Ransomware made up for the largest portion of attacks last year, although their overall frequency reduced to 21% from 23%. These were observed at irregular intervals, although ransomware attacks tended to intensify in May/June and decrease in late summer or early fall.
REvil threat actors were responsible for 37% (over one-third) of all ransomware attacks in 2021 despite permanently seizing operations in October, followed by Ryuk (13%.)
Based on the collected data, many threat groups rebranded in 2021 – on average, it took a group 17 months to rebrand or shut down completely, primarily due to law enforcement activity. However, this doesn’t indicate that ransomware is soon to be tackled. Even those groups that have since disappeared are expected to likely re-emerge in 2022.
“X-Force assesses that criminal ransomware activity will continue into the foreseeable future, based on the high profits generated by this activity and current limitations on law enforcement for widely shutting down ransomware activity,” the report suggests.
Server access was the second most common attack vector (11%,) with the majority of incidents taking place in Asia. During such attacks, a threat actor gains unauthorized access to a server, although it is not always clear what the end goal is. In several recorded instances, cybercriminals exploited vulnerabilities, installed spyware or malware, attempted to steal data, as well as employed penetration testing tools on a server.

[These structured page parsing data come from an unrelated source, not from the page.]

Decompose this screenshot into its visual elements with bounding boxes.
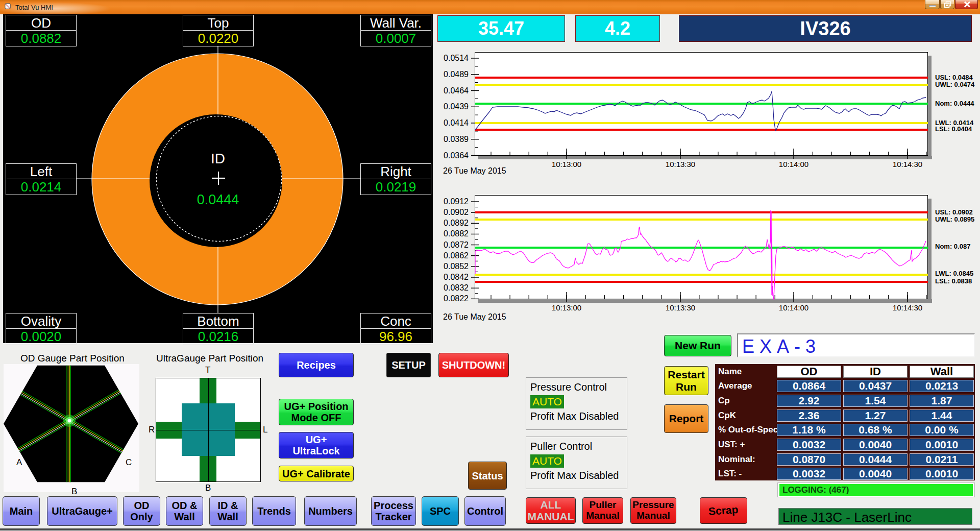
svg-text:ID: ID [211, 151, 225, 166]
svg-text:B: B [71, 487, 77, 496]
svg-text:A: A [16, 457, 22, 467]
svg-text:C: C [126, 457, 132, 467]
svg-text:0.0444: 0.0444 [197, 192, 239, 207]
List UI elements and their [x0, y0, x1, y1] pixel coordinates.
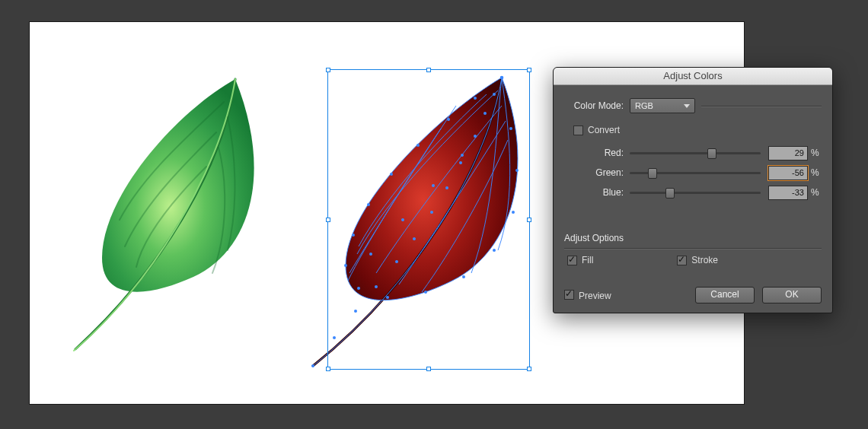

Business email compromise came third, although this type of attack seems to be generally declining in popularity. IBM suspects that this new pattern has to do with the more widespread implementation of multi-factor authentication (MFA,) which forces threat actors to shift focus to geographies where MFA is not as widely implemented. Notably, the majority of such incidents took place in Latin America.
When it comes to initial access, the majority of cybercriminals preferred phishing to infiltrate victims’ networks last year. The average click rate for an X-Force Red simulated campaign was 17.8%, with the most spoofed brands being Microsoft, Apple, and Google. In 2020, however, the most popular intrusion method was vulnerability exploitation, which came in second in 2021.